Second, olecranon fractures can be addressed with different techniques, as long as exact anatomical reposition and fixation is achieved. To date, it remains unclear whether any one of the available plating systems (VA-LCP vs. double plate vs. tension plate) is superior to the others; thus, we recommend using the system the surgeon is most familiar with.

Third, fractures of the coronoid process can result in ulnohumeral instability [7, 24]. For better evaluation of the coronoid fracture, the O’Driscoll classification should be used [21]. In this context, all O’Driscoll type 2 and 3 lesions must be addressed, as they potentially result in an unstable ulnohumeral joint. Special care should be taken in case of O’Driscoll type 2.3 lesions, which include fracture of the sublime tubercle, the ulnar insertion of the medial collateral ligament (MCL). Therefore, in an unstable posterior Monteggia-like lesion with fracture of the coronoid process, stable reduction of the coronoid fracture is necessary to restore ulnohumeral articulation, thereby providing elbow stability and minimizing the risk of future ulnohumeral arthritis due to chronic instability [10, 28]. Depending on the fracture pattern, repair of the coronoid fracture can be realized either directly by ORIF with screws, volar plating, or suture anchors [6, 30], or with the lasso technique by passing a suture through the anterior capsular attachment, shuttling it through the ulna, and tying it down on the subcutaneous posterior border of the ulna [9, 30]. Another possible technique is indirect osteosynthesis from the posterior ulna through the olecranon plate. In most O’Driscoll type I lesions the ulnohumeral joint remains stable and it is not necessary to address these fractures of the coronoid process; however, ulnohumeral joint stability has to be tested intraoperatively [7, 30].
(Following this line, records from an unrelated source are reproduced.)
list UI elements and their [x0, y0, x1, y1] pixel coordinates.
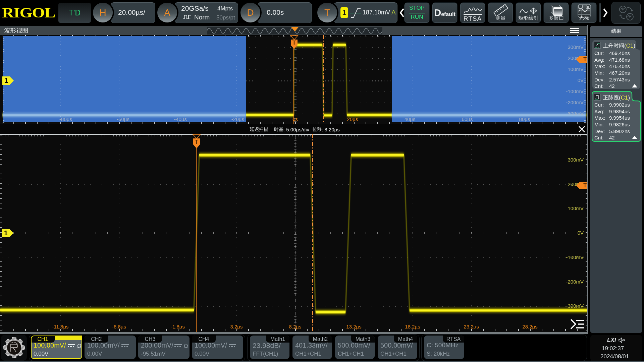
svg-text:T: T	[292, 40, 296, 46]
svg-text:B: B	[587, 5, 589, 8]
svg-text:A: A	[580, 5, 582, 8]
svg-text:T: T	[195, 139, 199, 145]
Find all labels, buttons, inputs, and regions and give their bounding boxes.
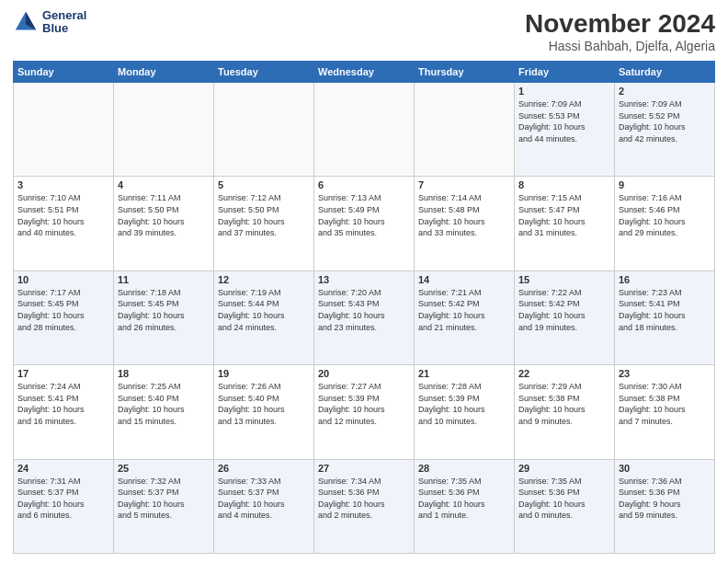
calendar-cell: 5Sunrise: 7:12 AM Sunset: 5:50 PM Daylig… — [214, 177, 314, 270]
calendar-day-header: Thursday — [415, 62, 515, 83]
calendar-cell: 28Sunrise: 7:35 AM Sunset: 5:36 PM Dayli… — [415, 459, 515, 553]
day-number: 22 — [518, 368, 610, 379]
header: General Blue November 2024 Hassi Bahbah,… — [13, 9, 715, 53]
calendar-day-header: Wednesday — [314, 62, 415, 83]
day-number: 28 — [418, 463, 510, 474]
calendar-cell: 1Sunrise: 7:09 AM Sunset: 5:53 PM Daylig… — [515, 83, 615, 177]
calendar-cell: 22Sunrise: 7:29 AM Sunset: 5:38 PM Dayli… — [515, 365, 615, 459]
calendar-cell — [114, 83, 214, 177]
calendar-cell: 25Sunrise: 7:32 AM Sunset: 5:37 PM Dayli… — [114, 459, 214, 553]
calendar-day-header: Tuesday — [214, 62, 314, 83]
day-number: 30 — [619, 463, 711, 474]
day-number: 16 — [619, 274, 711, 285]
day-info: Sunrise: 7:24 AM Sunset: 5:41 PM Dayligh… — [17, 381, 109, 427]
calendar-cell: 13Sunrise: 7:20 AM Sunset: 5:43 PM Dayli… — [314, 270, 415, 364]
day-number: 13 — [318, 274, 410, 285]
day-info: Sunrise: 7:20 AM Sunset: 5:43 PM Dayligh… — [318, 287, 410, 333]
day-number: 19 — [218, 368, 310, 379]
day-info: Sunrise: 7:14 AM Sunset: 5:48 PM Dayligh… — [418, 192, 510, 238]
calendar-cell: 11Sunrise: 7:18 AM Sunset: 5:45 PM Dayli… — [114, 270, 214, 364]
day-info: Sunrise: 7:35 AM Sunset: 5:36 PM Dayligh… — [518, 476, 610, 522]
day-number: 11 — [118, 274, 210, 285]
calendar-header-row: SundayMondayTuesdayWednesdayThursdayFrid… — [14, 62, 715, 83]
day-number: 8 — [518, 179, 610, 190]
day-number: 26 — [218, 463, 310, 474]
calendar-cell: 24Sunrise: 7:31 AM Sunset: 5:37 PM Dayli… — [14, 459, 114, 553]
calendar-cell: 10Sunrise: 7:17 AM Sunset: 5:45 PM Dayli… — [14, 270, 114, 364]
calendar-cell: 17Sunrise: 7:24 AM Sunset: 5:41 PM Dayli… — [14, 365, 114, 459]
day-info: Sunrise: 7:31 AM Sunset: 5:37 PM Dayligh… — [17, 476, 109, 522]
day-number: 15 — [518, 274, 610, 285]
day-info: Sunrise: 7:33 AM Sunset: 5:37 PM Dayligh… — [218, 476, 310, 522]
calendar-day-header: Sunday — [14, 62, 114, 83]
calendar-cell: 9Sunrise: 7:16 AM Sunset: 5:46 PM Daylig… — [615, 177, 715, 270]
day-number: 24 — [17, 463, 109, 474]
calendar-cell: 7Sunrise: 7:14 AM Sunset: 5:48 PM Daylig… — [415, 177, 515, 270]
day-info: Sunrise: 7:16 AM Sunset: 5:46 PM Dayligh… — [619, 192, 711, 238]
day-number: 7 — [418, 179, 510, 190]
calendar-cell: 30Sunrise: 7:36 AM Sunset: 5:36 PM Dayli… — [615, 459, 715, 553]
calendar-day-header: Saturday — [615, 62, 715, 83]
calendar-cell: 16Sunrise: 7:23 AM Sunset: 5:41 PM Dayli… — [615, 270, 715, 364]
logo: General Blue — [13, 9, 86, 36]
day-number: 23 — [619, 368, 711, 379]
day-number: 9 — [619, 179, 711, 190]
logo-icon — [13, 9, 39, 35]
day-number: 12 — [218, 274, 310, 285]
calendar-cell: 18Sunrise: 7:25 AM Sunset: 5:40 PM Dayli… — [114, 365, 214, 459]
day-info: Sunrise: 7:23 AM Sunset: 5:41 PM Dayligh… — [619, 287, 711, 333]
day-info: Sunrise: 7:27 AM Sunset: 5:39 PM Dayligh… — [318, 381, 410, 427]
day-info: Sunrise: 7:11 AM Sunset: 5:50 PM Dayligh… — [118, 192, 210, 238]
calendar-cell: 26Sunrise: 7:33 AM Sunset: 5:37 PM Dayli… — [214, 459, 314, 553]
day-info: Sunrise: 7:09 AM Sunset: 5:53 PM Dayligh… — [518, 98, 610, 144]
day-info: Sunrise: 7:25 AM Sunset: 5:40 PM Dayligh… — [118, 381, 210, 427]
day-info: Sunrise: 7:28 AM Sunset: 5:39 PM Dayligh… — [418, 381, 510, 427]
title-block: November 2024 Hassi Bahbah, Djelfa, Alge… — [525, 9, 715, 53]
day-info: Sunrise: 7:22 AM Sunset: 5:42 PM Dayligh… — [518, 287, 610, 333]
day-number: 21 — [418, 368, 510, 379]
day-number: 18 — [118, 368, 210, 379]
day-info: Sunrise: 7:10 AM Sunset: 5:51 PM Dayligh… — [17, 192, 109, 238]
day-info: Sunrise: 7:29 AM Sunset: 5:38 PM Dayligh… — [518, 381, 610, 427]
calendar-cell — [415, 83, 515, 177]
calendar-cell: 2Sunrise: 7:09 AM Sunset: 5:52 PM Daylig… — [615, 83, 715, 177]
calendar-cell: 27Sunrise: 7:34 AM Sunset: 5:36 PM Dayli… — [314, 459, 415, 553]
day-info: Sunrise: 7:35 AM Sunset: 5:36 PM Dayligh… — [418, 476, 510, 522]
calendar-cell: 29Sunrise: 7:35 AM Sunset: 5:36 PM Dayli… — [515, 459, 615, 553]
page: General Blue November 2024 Hassi Bahbah,… — [0, 0, 728, 563]
calendar-cell: 14Sunrise: 7:21 AM Sunset: 5:42 PM Dayli… — [415, 270, 515, 364]
calendar-cell: 3Sunrise: 7:10 AM Sunset: 5:51 PM Daylig… — [14, 177, 114, 270]
day-info: Sunrise: 7:30 AM Sunset: 5:38 PM Dayligh… — [619, 381, 711, 427]
calendar-cell — [14, 83, 114, 177]
calendar-cell: 15Sunrise: 7:22 AM Sunset: 5:42 PM Dayli… — [515, 270, 615, 364]
day-info: Sunrise: 7:18 AM Sunset: 5:45 PM Dayligh… — [118, 287, 210, 333]
day-number: 25 — [118, 463, 210, 474]
calendar-cell — [214, 83, 314, 177]
day-info: Sunrise: 7:17 AM Sunset: 5:45 PM Dayligh… — [17, 287, 109, 333]
day-number: 14 — [418, 274, 510, 285]
calendar-cell: 8Sunrise: 7:15 AM Sunset: 5:47 PM Daylig… — [515, 177, 615, 270]
month-title: November 2024 — [525, 9, 715, 39]
day-info: Sunrise: 7:26 AM Sunset: 5:40 PM Dayligh… — [218, 381, 310, 427]
day-number: 2 — [619, 86, 711, 97]
day-number: 5 — [218, 179, 310, 190]
calendar-cell: 6Sunrise: 7:13 AM Sunset: 5:49 PM Daylig… — [314, 177, 415, 270]
calendar-day-header: Friday — [515, 62, 615, 83]
calendar-week-row: 24Sunrise: 7:31 AM Sunset: 5:37 PM Dayli… — [14, 459, 715, 553]
day-info: Sunrise: 7:36 AM Sunset: 5:36 PM Dayligh… — [619, 476, 711, 522]
day-info: Sunrise: 7:09 AM Sunset: 5:52 PM Dayligh… — [619, 98, 711, 144]
day-info: Sunrise: 7:13 AM Sunset: 5:49 PM Dayligh… — [318, 192, 410, 238]
day-info: Sunrise: 7:32 AM Sunset: 5:37 PM Dayligh… — [118, 476, 210, 522]
calendar-cell: 4Sunrise: 7:11 AM Sunset: 5:50 PM Daylig… — [114, 177, 214, 270]
calendar-week-row: 17Sunrise: 7:24 AM Sunset: 5:41 PM Dayli… — [14, 365, 715, 459]
calendar-cell: 21Sunrise: 7:28 AM Sunset: 5:39 PM Dayli… — [415, 365, 515, 459]
calendar-week-row: 3Sunrise: 7:10 AM Sunset: 5:51 PM Daylig… — [14, 177, 715, 270]
calendar-cell — [314, 83, 415, 177]
location: Hassi Bahbah, Djelfa, Algeria — [525, 39, 715, 53]
day-number: 17 — [17, 368, 109, 379]
day-info: Sunrise: 7:19 AM Sunset: 5:44 PM Dayligh… — [218, 287, 310, 333]
logo-text: General Blue — [42, 9, 86, 36]
day-number: 6 — [318, 179, 410, 190]
calendar-week-row: 10Sunrise: 7:17 AM Sunset: 5:45 PM Dayli… — [14, 270, 715, 364]
day-number: 3 — [17, 179, 109, 190]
Forth, our case series revealed that Monteggia-like lesions can be associated with concomitant lateral elbow instability. This has not yet been reported in the literature, although several case series of Monteggia-like lesions can be found [16, 18, 32]. In our study, four cases presented lateral elbow instability intraoperatively; therefore, refixation of the lateral ligament complex with suture anchors was performed. During the operation, lateral stability should be checked and in case of instability, refixation of the lateral capsule–ligament complex should be performed with a suture anchor.
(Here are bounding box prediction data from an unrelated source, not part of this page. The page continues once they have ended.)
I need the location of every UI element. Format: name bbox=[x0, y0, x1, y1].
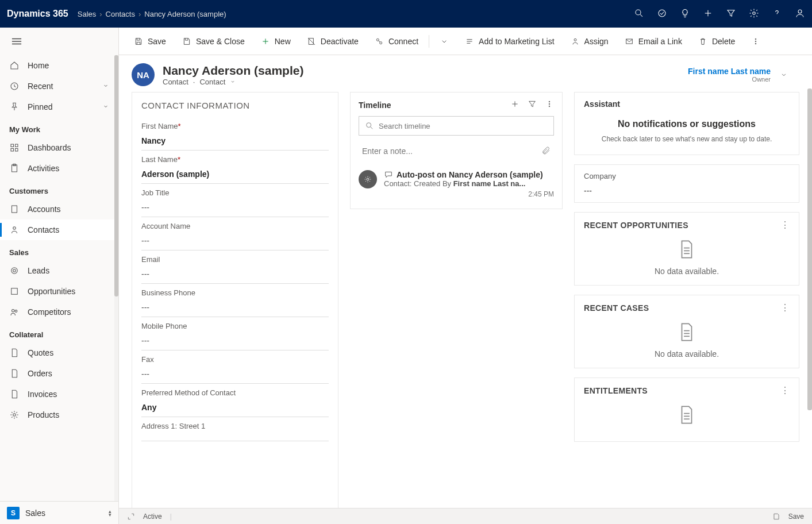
more-icon[interactable]: ⋮ bbox=[780, 302, 790, 313]
svg-point-42 bbox=[756, 43, 757, 44]
overflow-button[interactable] bbox=[744, 33, 767, 49]
chevron-down-icon bbox=[230, 79, 236, 84]
person-icon bbox=[9, 225, 20, 235]
add-marketing-list-button[interactable]: Add to Marketing List bbox=[458, 33, 561, 49]
svg-point-40 bbox=[756, 38, 757, 40]
new-button[interactable]: New bbox=[254, 33, 298, 49]
timeline-item[interactable]: Auto-post on Nancy Aderson (sample) Cont… bbox=[359, 167, 554, 202]
breadcrumb-item[interactable]: Nancy Aderson (sample) bbox=[144, 10, 226, 18]
timeline-search-input[interactable] bbox=[379, 122, 548, 130]
search-icon[interactable] bbox=[634, 8, 644, 20]
sidebar-item-activities[interactable]: Activities bbox=[0, 158, 118, 179]
doc-icon bbox=[9, 348, 20, 358]
document-icon bbox=[678, 322, 695, 342]
timeline-title: Timeline bbox=[359, 101, 391, 110]
sidebar-item-products[interactable]: Products bbox=[0, 404, 118, 425]
field-preferred-method-of-contact[interactable]: Preferred Method of ContactAny bbox=[141, 384, 329, 417]
svg-line-49 bbox=[371, 127, 372, 129]
svg-rect-24 bbox=[11, 288, 18, 295]
sidebar-item-opportunities[interactable]: Opportunities bbox=[0, 281, 118, 302]
delete-button[interactable]: Delete bbox=[691, 33, 742, 49]
clipboard-icon bbox=[9, 163, 20, 174]
chat-icon bbox=[384, 170, 393, 179]
sidebar-item-home[interactable]: Home bbox=[0, 55, 118, 76]
sidebar-item-orders[interactable]: Orders bbox=[0, 363, 118, 384]
timeline-note-input[interactable]: Enter a note... bbox=[359, 141, 554, 161]
sidebar-item-contacts[interactable]: Contacts bbox=[0, 219, 118, 240]
sidebar-item-competitors[interactable]: Competitors bbox=[0, 302, 118, 322]
field-job-title[interactable]: Job Title--- bbox=[141, 184, 329, 217]
svg-point-50 bbox=[367, 178, 369, 180]
plus-icon[interactable] bbox=[703, 8, 713, 20]
sidebar-group-header: Customers bbox=[0, 179, 118, 199]
hamburger-button[interactable] bbox=[0, 28, 118, 55]
sidebar-item-dashboards[interactable]: Dashboards bbox=[0, 137, 118, 158]
chevron-down-icon[interactable] bbox=[780, 71, 788, 79]
gear-icon[interactable] bbox=[749, 8, 759, 20]
more-icon[interactable]: ⋮ bbox=[780, 219, 790, 230]
app-brand[interactable]: Dynamics 365 bbox=[7, 9, 68, 19]
sidebar-item-pinned[interactable]: Pinned bbox=[0, 97, 118, 117]
expand-icon[interactable] bbox=[127, 513, 135, 521]
sidebar-scrollbar-thumb[interactable] bbox=[114, 55, 118, 296]
filter-icon[interactable] bbox=[726, 8, 736, 20]
svg-point-41 bbox=[756, 41, 757, 42]
svg-rect-15 bbox=[16, 149, 18, 152]
field-address-1-street-1[interactable]: Address 1: Street 1 bbox=[141, 417, 329, 441]
help-icon[interactable] bbox=[772, 8, 782, 20]
attachment-icon[interactable] bbox=[541, 146, 551, 157]
assistant-message: No notifications or suggestions bbox=[584, 119, 790, 129]
field-last-name[interactable]: Last Name*Aderson (sample) bbox=[141, 151, 329, 184]
status-bar: Active | Save bbox=[119, 508, 812, 524]
company-value[interactable]: --- bbox=[584, 186, 790, 195]
save-close-button[interactable]: Save & Close bbox=[175, 33, 252, 49]
more-icon[interactable]: ⋮ bbox=[780, 385, 790, 396]
owner-label: Owner bbox=[688, 76, 771, 83]
grid-icon bbox=[9, 142, 20, 153]
sidebar-item-accounts[interactable]: Accounts bbox=[0, 199, 118, 219]
svg-point-21 bbox=[13, 227, 16, 230]
record-header: NA Nancy Aderson (sample) Contact · Cont… bbox=[119, 55, 812, 92]
section-title: CONTACT INFORMATION bbox=[141, 101, 329, 110]
timeline-search[interactable] bbox=[359, 116, 554, 136]
email-link-button[interactable]: Email a Link bbox=[618, 33, 689, 49]
recent-cases-panel: RECENT CASES⋮ No data available. bbox=[574, 295, 799, 368]
sidebar-item-leads[interactable]: Leads bbox=[0, 260, 118, 281]
field-business-phone[interactable]: Business Phone--- bbox=[141, 284, 329, 317]
task-icon[interactable] bbox=[657, 8, 667, 20]
form-selector[interactable]: Contact bbox=[199, 78, 225, 86]
owner-link[interactable]: First name Last name bbox=[688, 67, 771, 76]
connect-dropdown-button[interactable] bbox=[433, 33, 456, 49]
status-save[interactable]: Save bbox=[788, 513, 804, 521]
breadcrumb-item[interactable]: Sales bbox=[78, 10, 97, 18]
breadcrumb: Sales › Contacts › Nancy Aderson (sample… bbox=[78, 10, 226, 18]
deactivate-button[interactable]: Deactivate bbox=[300, 33, 365, 49]
more-icon[interactable] bbox=[545, 99, 554, 110]
svg-point-46 bbox=[549, 103, 550, 105]
save-icon[interactable] bbox=[772, 513, 780, 521]
people-icon bbox=[9, 307, 20, 317]
area-picker[interactable]: S Sales ▴▾ bbox=[0, 501, 118, 524]
svg-point-6 bbox=[798, 10, 802, 13]
plus-icon[interactable] bbox=[510, 99, 519, 110]
sidebar-item-quotes[interactable]: Quotes bbox=[0, 342, 118, 363]
field-account-name[interactable]: Account Name--- bbox=[141, 217, 329, 251]
field-first-name[interactable]: First Name*Nancy bbox=[141, 117, 329, 151]
main-scrollbar-thumb[interactable] bbox=[807, 88, 812, 410]
svg-point-27 bbox=[13, 414, 16, 417]
assign-button[interactable]: Assign bbox=[564, 33, 615, 49]
sidebar-item-invoices[interactable]: Invoices bbox=[0, 384, 118, 404]
field-email[interactable]: Email--- bbox=[141, 251, 329, 284]
pin-icon bbox=[9, 102, 20, 112]
lightbulb-icon[interactable] bbox=[680, 8, 690, 20]
connect-button[interactable]: Connect bbox=[368, 33, 425, 49]
svg-line-1 bbox=[640, 14, 642, 17]
save-button[interactable]: Save bbox=[127, 33, 173, 49]
target-icon bbox=[9, 265, 20, 276]
field-fax[interactable]: Fax--- bbox=[141, 350, 329, 384]
filter-icon[interactable] bbox=[528, 99, 537, 110]
sidebar-item-recent[interactable]: Recent bbox=[0, 76, 118, 97]
user-icon[interactable] bbox=[795, 8, 805, 20]
breadcrumb-item[interactable]: Contacts bbox=[106, 10, 135, 18]
field-mobile-phone[interactable]: Mobile Phone--- bbox=[141, 317, 329, 350]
Our study has strengths and weaknesses. Among the strengths is the relatively large population of adult patients having this uncommon injury with a very low loss to follow-up. Our study has the inherent limitations of a retrospective series. Moreover, the study cohort is quite inhomogeneous due to many influencing factors and the average follow-up of 21 months is rather short.

Conclusion

Our findings demonstrate that good short-term results can be achieved if the injury is classified correctly and a standardized surgical treatment of all injury components is performed. The results are comparable with the data in the literature. Patients with Monteggia-like fractures should be informed about the risk of potential functional deficits and possible need for further surgery. Additional studies with larger patient populations and longer follow-up are needed to establish a treatment algorithm.